Thai police regain Bangkok protest site

Thai police cleared protesters from a site in Bangkok which had been occupied for weeks.

Thai farmers’ battle with soldiers as they protest the government’s repeatedly delayed payments for rice submitted to the pledging scheme at the government’s temporary office in Bangkok on 17 February, 2014. Picture: AFP.

BANGKOK - Thai police cleared anti-government protesters on Tuesday from a site near the Energy Ministry in Bangkok that had been occupied for weeks, and officers with shields also confronted demonstrators blocking the government's headquarters.

The protesters have been rallying since November in a bid to oust Prime Minister Yingluck Shinawatra, whom they view as a proxy for her elder brother, Thaksin Shinawatra, a former premier and telecoms tycoon toppled in a military coup in 2006.

Security officials said 15,000 officers were involved in an operation, called the "Peace for Bangkok Mission", to reclaim protest sites around government buildings in the centre and north of the capital.

"We have taken back one of five protest sites that we aimed to reclaim, which is the Ministry of Energy," National Security Council Chief Paradorn Pattanathabutr told Reuters.

"We also arrested around 100 protesters," he said.

The protests are the latest instalment of an eight-year political battle broadly pitting the Bangkok middle class and royalist establishment against the poorer, mostly rural supporters of Yingluck and her billionaire brother Thaksin.

Demonstrators accuse Thaksin of nepotism and corruption and say he used taxpayers' money for populist subsidies and easy loans that have bought him the loyalty of millions in the populous north and northeast.

Yingluck has been forced to abandon her office in Government House by the protesters, who have also blocked major intersections since mid-January.

Bluesky TV, the protest movement's television channel that broadcasts the fiery speeches of leader Suthep Thaugsuban, showed live pictures of ranks of riot police near Government House in central Bangkok.

"We are not fighting to get power for ourselves," Suthep said in address to police lines near Government House.
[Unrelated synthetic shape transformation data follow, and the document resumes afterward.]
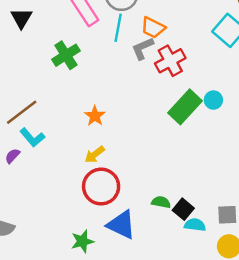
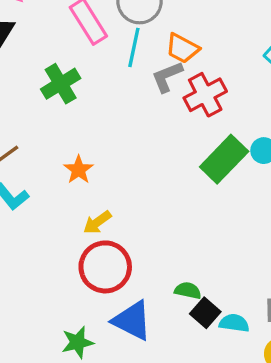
orange star: (95, 116) -> (79, 170), moved
black square: (183, 209) -> (205, 313), moved

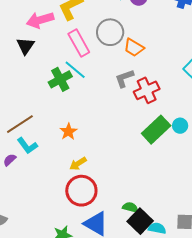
cyan line: (134, 47) -> (75, 70), moved, turned -65
orange trapezoid: (182, 48) -> (134, 48), moved
black square: (205, 313) -> (140, 221), size x1.4

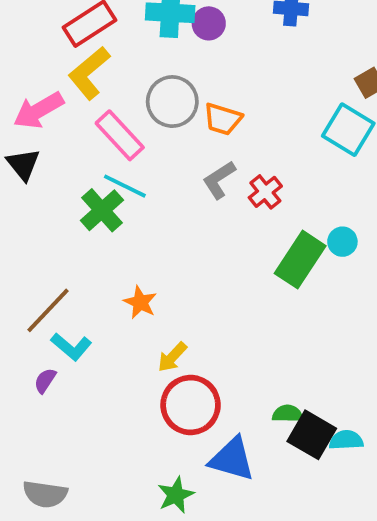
red cross: (147, 90) -> (265, 192), size x0.7

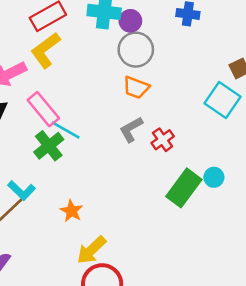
gray circle: (172, 102) -> (136, 50), moved
pink rectangle: (120, 135) -> (43, 109), moved
cyan L-shape: (71, 347) -> (22, 190), moved
yellow arrow: (172, 357) -> (91, 250), size x1.4

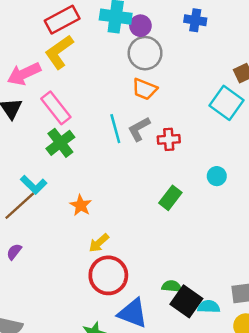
cyan line: (66, 130) -> (115, 129), moved, turned 44
red cross: (163, 140) -> (169, 139), turned 30
green rectangle: (184, 188) -> (170, 198), moved, size x0.7
yellow arrow: (91, 250) -> (99, 243), size x0.7

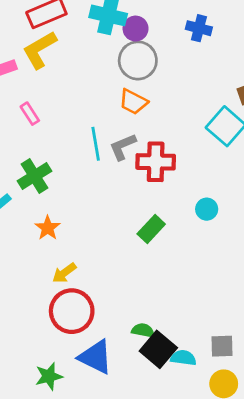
pink rectangle: (56, 108) -> (30, 114), size x0.6
red cross: (169, 139) -> (156, 162), size x1.5
green cross: (60, 143) -> (35, 176), moved

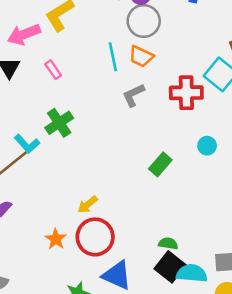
cyan line: (96, 144) -> (113, 57), moved
red cross: (156, 162) -> (186, 93), moved
orange star: (48, 228) -> (56, 239), moved
green semicircle: (143, 330) -> (168, 243), moved
cyan semicircle: (183, 358) -> (192, 273), size x1.4

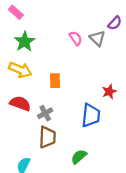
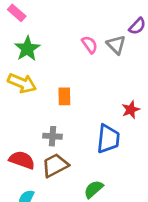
red semicircle: (20, 103) -> (22, 160), moved
gray cross: (45, 113) -> (52, 136), turned 32
brown trapezoid: (47, 137) -> (55, 165), turned -120

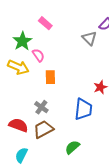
pink rectangle: (17, 13) -> (45, 23), moved
pink semicircle: (90, 45) -> (38, 55), moved
gray cross: (52, 136) -> (41, 107), turned 32

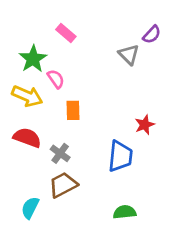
red semicircle: (18, 125) -> (27, 138), moved
green semicircle: (72, 147) -> (125, 212), moved, turned 35
cyan semicircle: (21, 155) -> (30, 208), moved

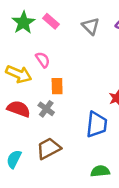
gray triangle: (129, 55) -> (91, 26), moved
green star: (33, 59) -> (23, 23), moved
gray cross: (60, 153) -> (46, 109), moved
cyan semicircle: (30, 208) -> (14, 159), moved

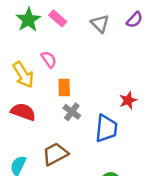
yellow arrow: (19, 74) -> (23, 75), turned 35
gray cross: (46, 109) -> (72, 112), moved

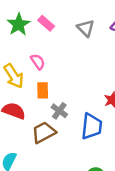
orange rectangle: (64, 88) -> (43, 90), moved
brown trapezoid: (55, 154) -> (44, 132), moved

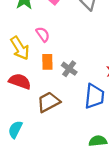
gray cross: (59, 111) -> (69, 69), moved

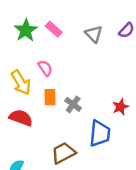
brown trapezoid: (49, 102) -> (63, 153), moved

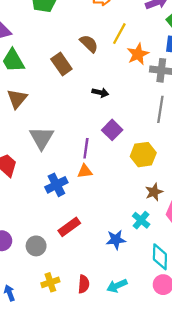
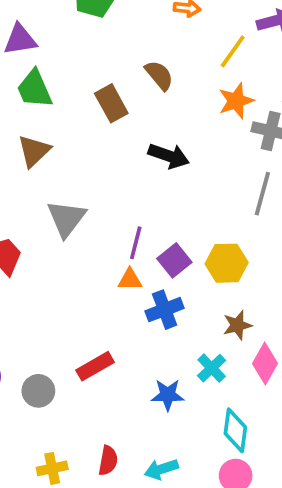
yellow line: (119, 34) -> (233, 51), moved
black arrow: (100, 93) -> (169, 156), size x1.5
purple square: (112, 130) -> (174, 260), moved
blue cross: (56, 185) -> (165, 310), moved
yellow cross: (50, 282) -> (52, 468), moved

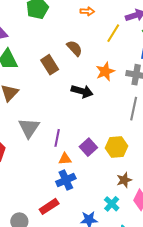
orange star: (236, 101) -> (105, 71), moved
purple line: (136, 243) -> (57, 138), moved
blue cross: (165, 310) -> (66, 180), moved

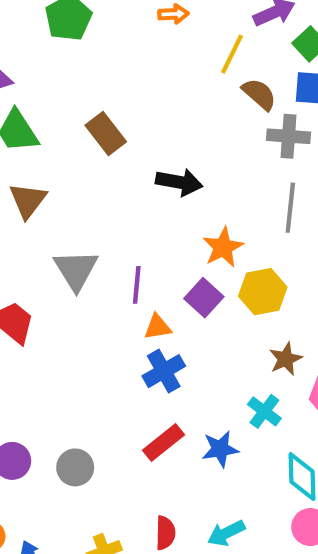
brown semicircle: (74, 48) -> (259, 94), moved
orange star: (105, 71) -> (223, 247), moved
red rectangle: (49, 206) -> (163, 443), moved

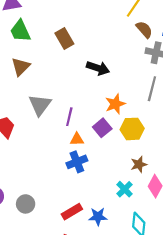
red rectangle: (163, 443) -> (72, 212), moved
blue star: (220, 449) -> (98, 217), moved

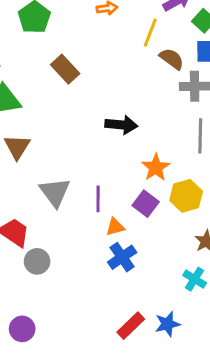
brown rectangle: (64, 38) -> (65, 69), moved
gray circle: (26, 204) -> (37, 261), moved

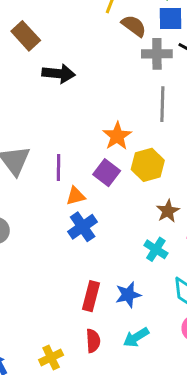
black arrow: (121, 125) -> (59, 74), moved
red rectangle: (131, 326) -> (91, 296), turned -32

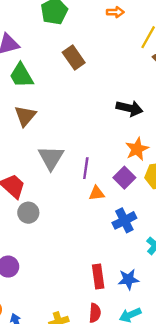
black arrow: (59, 74) -> (129, 108), moved
blue cross: (83, 227) -> (124, 220), moved
red rectangle: (91, 296) -> (98, 276), turned -30

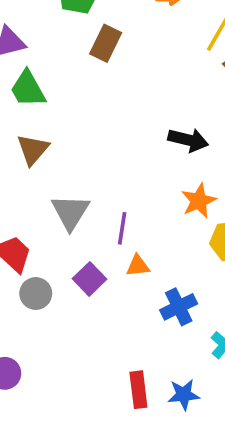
brown rectangle: (74, 58) -> (106, 43), moved, turned 60
purple square: (124, 178) -> (90, 279), moved

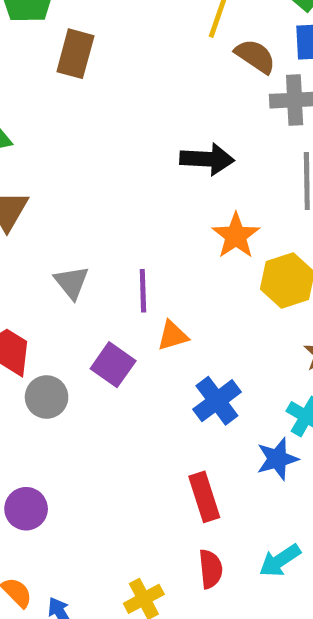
gray triangle: (70, 212) -> (72, 282), size x0.7
blue cross: (179, 307) -> (217, 401), moved
blue star: (184, 395) -> (277, 459), moved

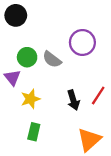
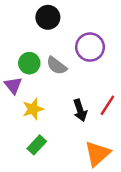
black circle: (16, 15) -> (48, 17), moved
green rectangle: (34, 132) -> (37, 145), turned 30

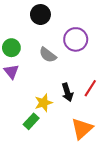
green circle: (29, 63) -> (11, 48), moved
yellow star: (33, 109) -> (44, 103), moved

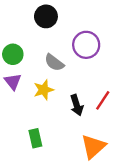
yellow star: (44, 103) -> (44, 90), moved
green rectangle: (31, 121) -> (35, 138), turned -56

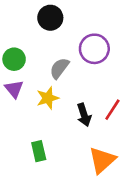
gray semicircle: (54, 63) -> (59, 68), turned 90

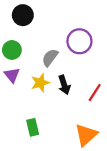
black circle: (50, 18) -> (23, 15), moved
black arrow: (84, 115) -> (64, 85), moved

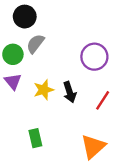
purple circle: (79, 41) -> (94, 57), moved
gray semicircle: (50, 58) -> (35, 44), moved

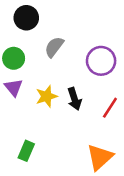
gray semicircle: (35, 44) -> (54, 47), moved
green rectangle: (35, 138) -> (26, 151), moved, turned 36

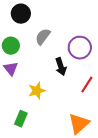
yellow star: (47, 96) -> (37, 91), moved
black arrow: (74, 99) -> (61, 67), moved

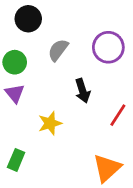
purple circle: (80, 48) -> (108, 47), moved
green rectangle: (21, 119) -> (16, 160), moved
Diarrhea

"The reforms we will set in motion will benefit your children and grandchildren, too. The only enemy of the people is the Thaksin regime," he said.

Demonstrators were massed a few hundred metres away, the two sides separated by sandbag barriers constructed by the protesters. There were no clashes, and footage showed police negotiating with protest leaders.

Labour Minister Chalerm Yoobamrung, who is in charge of the security operation, has said police would also reclaim sites near Government House, the Interior Ministry, and a government administration complex in north Bangkok.

The largest protest sites in the city's business and shopping districts are not included for now.